As discussed in a recent blog post, the Inland Revenue Authority of Singapore (“IRAS”) has been issuing guidance on the impact of COVID-19 on transfer pricing issues. This week, IRAS issued new forward-looking guidance on (i) the tax residency status of companies and (ii) permanent establishments. This guidance is temporary and applies for the 2021 tax year.
Tax Residency. According to the guidance, a company’s tax residency will not change simply because the pandemic impacts the location of the company’s Board of Directors meetings. Thus, if the company is a Singapore tax resident for 2020, the company will not lose its residency on the grounds that it holds its meetings elsewhere (or virtually) due to pandemic-related travel restrictions. Conversely, if the company is not a Singapore tax resident for 2020, the company will not become one merely by holding impromptu Board meetings in Singapore in 2021.
The guidance assumes that there are no other changes to the economic circumstances of the company and that the company will document how the pandemic has impacted its ability to hold meetings.
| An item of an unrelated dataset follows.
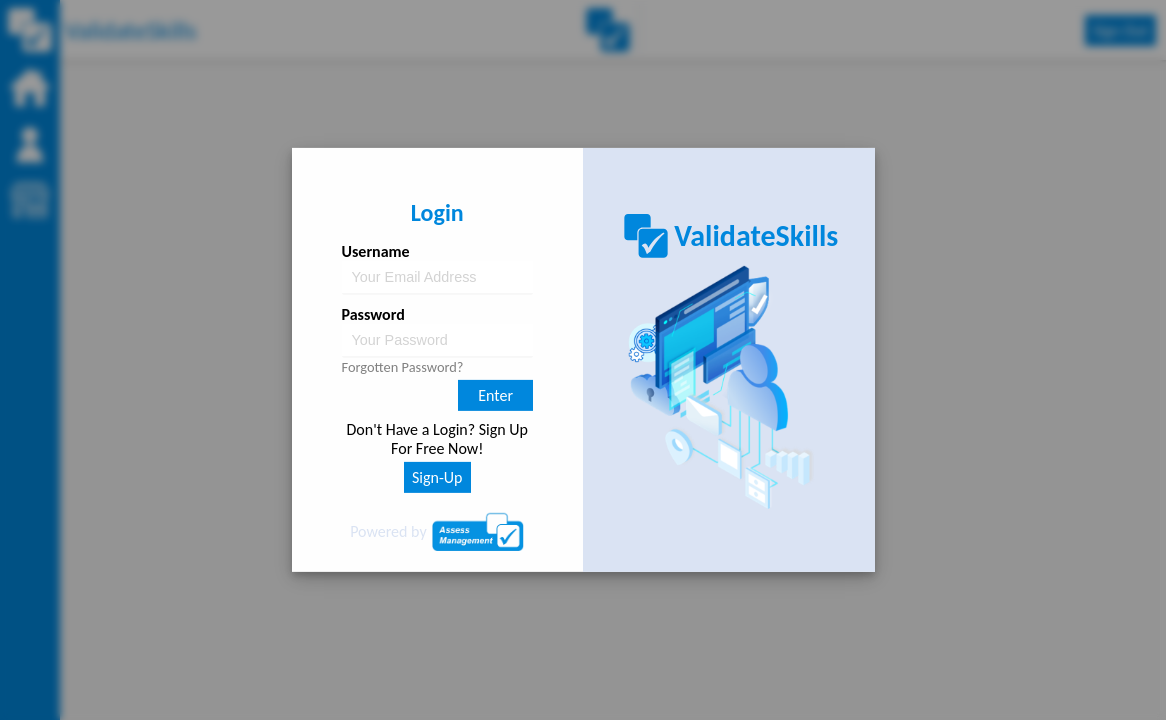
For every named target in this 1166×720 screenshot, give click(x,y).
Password (373, 314)
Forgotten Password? (403, 367)
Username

Permanent Establishment. IRAS recognizes that employees of a foreign company may have to remain in Singapore due to travel restrictions related to the pandemic. These foreign employees will not create a permanent establishment in Singapore in 2021 if:
- the foreign company does not have a permanent establishment in Singapore in 2020;
- there are no other changes to the economic circumstances of the company;
- the unplanned presence of the employees in Singapore is due to travel restrictions relating to COVID-19 in 2020 and their physical presence in Singapore up to December 31, 2020 is temporary; and
- the activities performed by the employees during the unplanned presence would not have been performed in Singapore if not for the travel restrictions.
The guidance suggests that the company maintains documentation about how the pandemic led to the employees’ unplanned presence in Singapore.